Data analytics opening new doors for sports teams and business students
Friday, March 3, 2017
Sports analytics expert Dave Schrader discussed “The Golden Age of Sports Analytics” at a presentation in the Krannert Auditorium on Feb. 23 that highlighted the practical application of analytics and how those applications help teach and practice business skills.
“Sports is a big business that generates $145 billion worldwide,” said Schrader, who earned a PhD in computer science from Purdue and was named a School of Science Distinguished Graduate in 2004. “That’s made sports analytics a hot area because of the vast amount of data generated that teams use to create insights to improve their decision-making.”
The presentation was part of a Data Mining course taught by Matthew Lanham, a clinical assistant professor in Krannert’s quantitative methods area whose analytics courses often have external speakers whom are experts in certain topical areas.
Dr. Ron Menich, chief data scientist at Infor, spoke about “Retail Analytics” as part of Lanham’s Predictive Analytics course last semester. Dr. Chuck Bower, chief scientist at Edj Analytics, also spoke to students about how NFL teams use his ZEUS simulation software for situational game planning.

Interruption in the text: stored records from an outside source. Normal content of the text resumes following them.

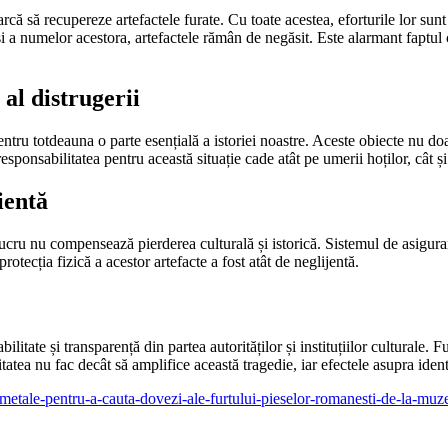
ă să recupereze artefactele furate. Cu toate acestea, eforturile lor sunt 
 și a numelor acestora, artefactele rămân de negăsit. Este alarmant faptul 
 al distrugerii
pentru totdeauna o parte esențială a istoriei noastre. Aceste obiecte nu do
responsabilitatea pentru această situație cade atât pe umerii hoților, cât și 
ientă
lucru nu compensează pierderea culturală și istorică. Sistemul de asigur
rotecția fizică a acestor artefacte a fost atât de neglijentă.
tate și transparență din partea autorităților și instituțiilor culturale. Fu
atea nu fac decât să amplifice această tragedie, iar efectele asupra identi
e-de-metale-pentru-a-cauta-dovezi-ale-furtului-pieselor-romanesti-de-la-muz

According to Lanham, “The best way to learn business analytics is for the students to see how the methods and technologies we teach are being used right now by industry’s best to support decision-making.”
Schrader, known as “Dr. Dave,” retired after 30 years of industry experience at high-tech database companies and serves on the board of directors for the Teradata University Network, which sponsored the talk.
Among the topics Schrader addressed were:
• What is happening around the world to collect and analyze data for recruiting, player development, game planning and injury prevention?
• How are analytics being used to improve business operations — ticket pricing, sales and sponsorships?
• What analytics do leading pro teams and leagues use for basketball, baseball, football, and soccer? How quickly are teams adopting analytics? Who is leading? What are they doing?
• How do analytic techniques used in business apply to sports? Where are there gaps? What are interesting research problems in sports analytics?
• How can universities collaborate with their sports programs to provide analytics for teams? What are good first projects to launch?
The biggest data challenge facing sports teams is often one of “feast or famine,” Schrader said. “There’s either not enough data or too much data. With multiple vendors come multiple systems, which means the data isn’t integrated and lacks actionable recommendations,” he said.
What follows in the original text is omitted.